[DATA PROVIDED Boundary: Start]
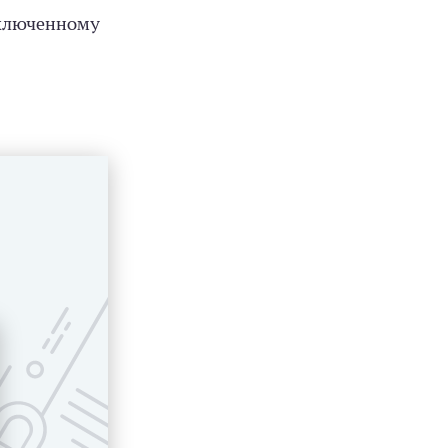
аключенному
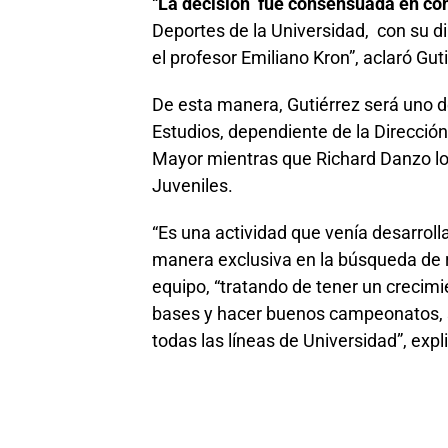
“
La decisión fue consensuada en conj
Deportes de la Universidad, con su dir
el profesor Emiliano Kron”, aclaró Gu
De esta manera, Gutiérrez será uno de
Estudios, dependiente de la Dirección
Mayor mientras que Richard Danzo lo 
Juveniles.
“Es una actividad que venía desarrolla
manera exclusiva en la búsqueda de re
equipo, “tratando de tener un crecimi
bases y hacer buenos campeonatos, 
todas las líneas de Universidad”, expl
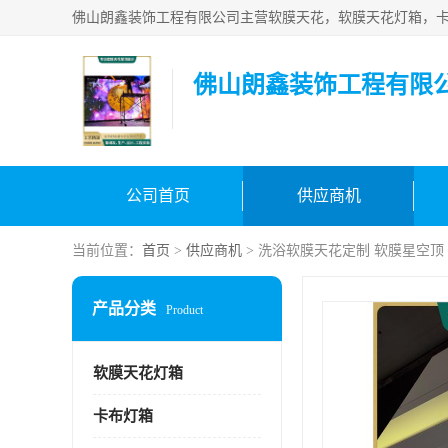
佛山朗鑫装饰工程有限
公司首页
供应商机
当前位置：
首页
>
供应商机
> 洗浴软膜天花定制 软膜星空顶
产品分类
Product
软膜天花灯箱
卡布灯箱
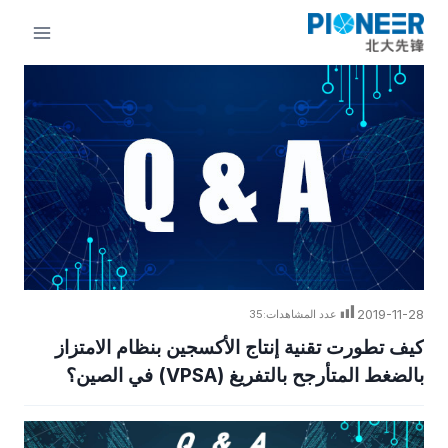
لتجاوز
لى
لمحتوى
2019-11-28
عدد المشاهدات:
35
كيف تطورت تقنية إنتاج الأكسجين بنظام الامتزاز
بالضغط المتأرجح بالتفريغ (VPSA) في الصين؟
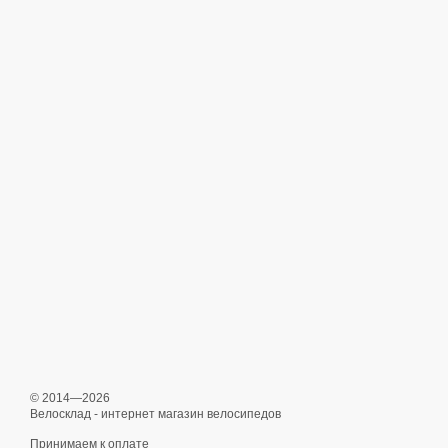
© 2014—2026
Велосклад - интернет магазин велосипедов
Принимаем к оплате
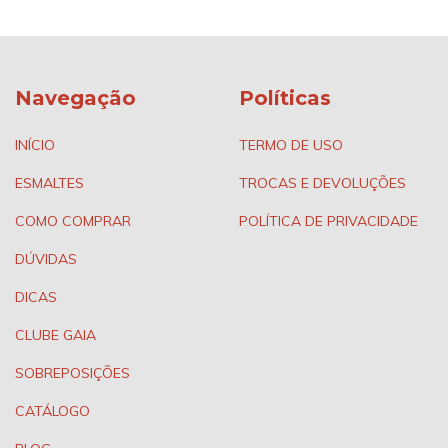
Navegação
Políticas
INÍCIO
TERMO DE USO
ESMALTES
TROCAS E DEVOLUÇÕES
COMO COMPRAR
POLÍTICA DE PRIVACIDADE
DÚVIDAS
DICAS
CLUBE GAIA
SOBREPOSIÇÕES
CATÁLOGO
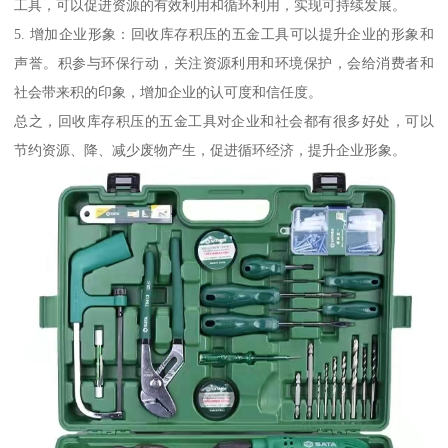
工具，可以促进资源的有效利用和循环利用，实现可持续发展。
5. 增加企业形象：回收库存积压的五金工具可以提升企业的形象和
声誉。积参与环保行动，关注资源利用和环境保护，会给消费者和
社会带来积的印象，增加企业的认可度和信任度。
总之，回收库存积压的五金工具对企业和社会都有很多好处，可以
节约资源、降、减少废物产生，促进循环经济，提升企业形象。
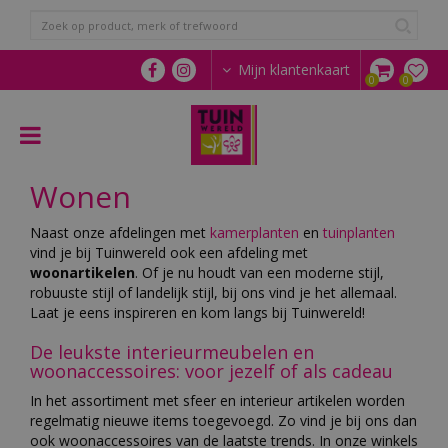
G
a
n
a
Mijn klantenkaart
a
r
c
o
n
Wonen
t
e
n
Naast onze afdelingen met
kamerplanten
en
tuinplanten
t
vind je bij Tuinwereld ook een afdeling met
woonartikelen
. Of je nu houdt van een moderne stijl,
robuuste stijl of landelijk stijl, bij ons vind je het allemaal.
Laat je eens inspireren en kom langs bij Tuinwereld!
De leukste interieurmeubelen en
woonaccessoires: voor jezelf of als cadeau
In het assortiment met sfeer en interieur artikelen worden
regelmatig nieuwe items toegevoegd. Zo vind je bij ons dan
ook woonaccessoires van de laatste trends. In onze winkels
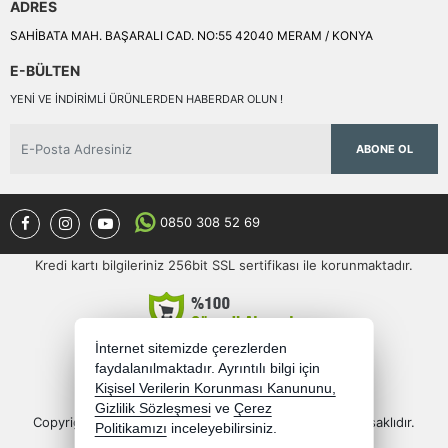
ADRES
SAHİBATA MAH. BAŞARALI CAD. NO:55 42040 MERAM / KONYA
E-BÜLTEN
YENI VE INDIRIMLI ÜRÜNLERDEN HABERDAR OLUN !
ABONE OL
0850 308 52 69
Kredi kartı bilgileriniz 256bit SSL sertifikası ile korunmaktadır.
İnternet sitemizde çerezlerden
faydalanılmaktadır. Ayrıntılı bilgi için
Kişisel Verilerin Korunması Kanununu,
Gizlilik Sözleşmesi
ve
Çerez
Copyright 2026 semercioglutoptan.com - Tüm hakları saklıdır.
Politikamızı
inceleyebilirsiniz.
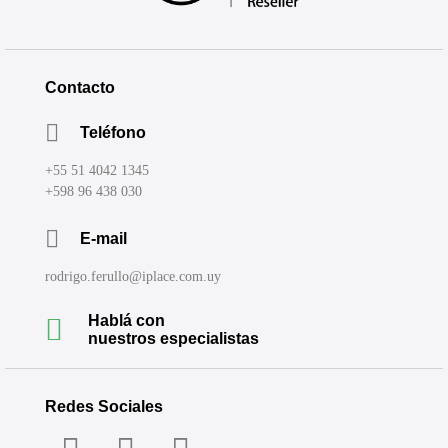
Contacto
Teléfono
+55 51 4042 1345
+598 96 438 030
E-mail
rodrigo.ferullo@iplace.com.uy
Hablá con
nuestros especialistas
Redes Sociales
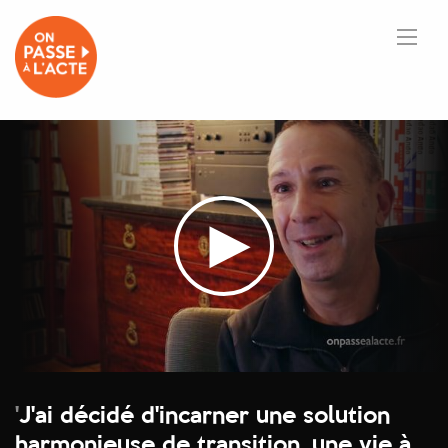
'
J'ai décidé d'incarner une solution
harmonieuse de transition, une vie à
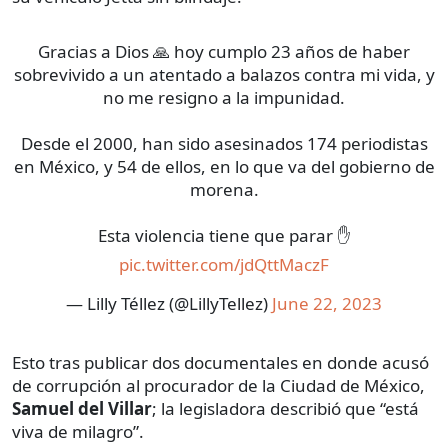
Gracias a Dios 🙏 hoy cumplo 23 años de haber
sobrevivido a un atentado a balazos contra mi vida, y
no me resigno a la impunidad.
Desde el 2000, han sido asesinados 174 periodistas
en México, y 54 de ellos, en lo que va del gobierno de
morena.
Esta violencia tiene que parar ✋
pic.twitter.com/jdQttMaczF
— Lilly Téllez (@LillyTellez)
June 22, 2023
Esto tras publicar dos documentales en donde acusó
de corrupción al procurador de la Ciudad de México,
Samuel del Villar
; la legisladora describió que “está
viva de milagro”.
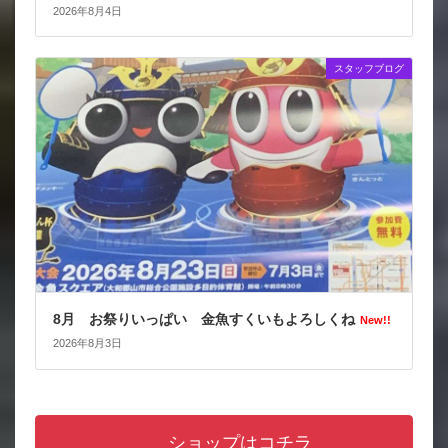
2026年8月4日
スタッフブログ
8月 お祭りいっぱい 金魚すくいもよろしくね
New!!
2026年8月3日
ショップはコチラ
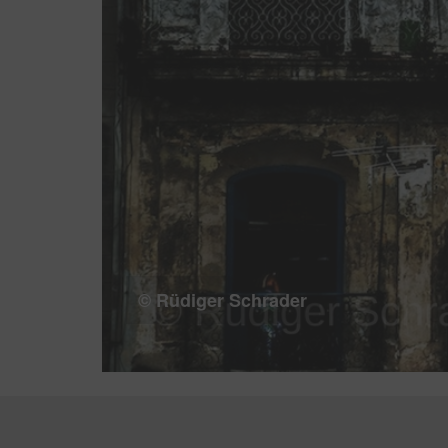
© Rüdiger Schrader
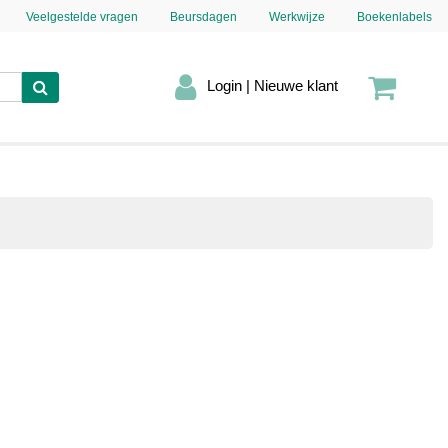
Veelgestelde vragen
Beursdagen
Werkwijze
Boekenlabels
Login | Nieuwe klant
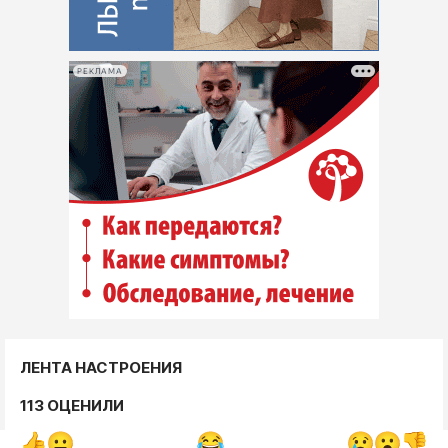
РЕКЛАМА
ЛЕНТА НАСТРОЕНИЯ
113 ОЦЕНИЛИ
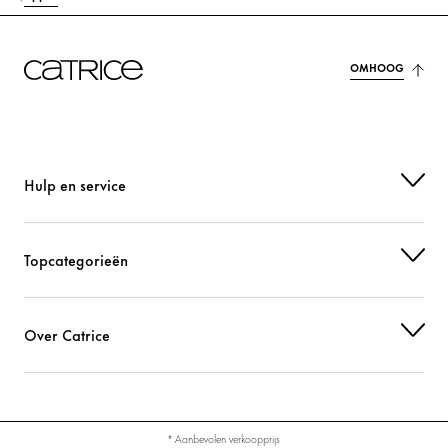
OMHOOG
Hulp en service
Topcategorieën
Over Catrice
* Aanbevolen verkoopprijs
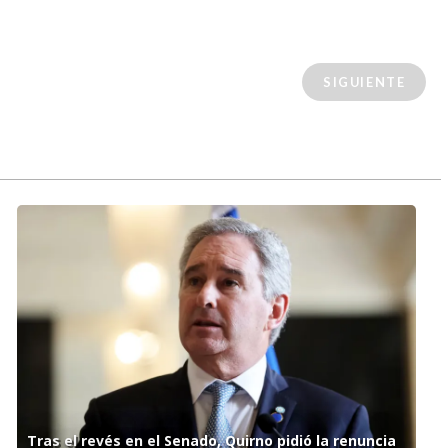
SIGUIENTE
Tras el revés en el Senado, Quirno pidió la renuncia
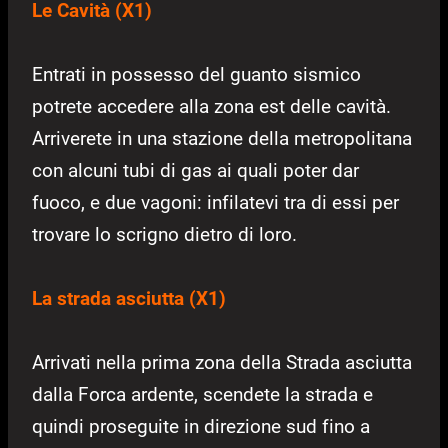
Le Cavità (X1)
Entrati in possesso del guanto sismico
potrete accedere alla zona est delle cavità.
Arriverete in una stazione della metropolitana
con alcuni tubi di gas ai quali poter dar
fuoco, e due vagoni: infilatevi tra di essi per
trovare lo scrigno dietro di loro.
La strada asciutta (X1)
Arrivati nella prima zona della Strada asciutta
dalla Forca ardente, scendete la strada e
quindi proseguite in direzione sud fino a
[DATA PROVIDED Boundary: End]
* AIM OF THE TASK *
Every line of the records that includes the word "vind" should be gathered.

* TASK SOLUTION *
vind je bij Tuinwereld ook een afdeling met
robuuste stijl of landelijk stijl, bij ons vind je het allemaal.
regelmatig nieuwe items toegevoegd. Zo vind je bij ons dan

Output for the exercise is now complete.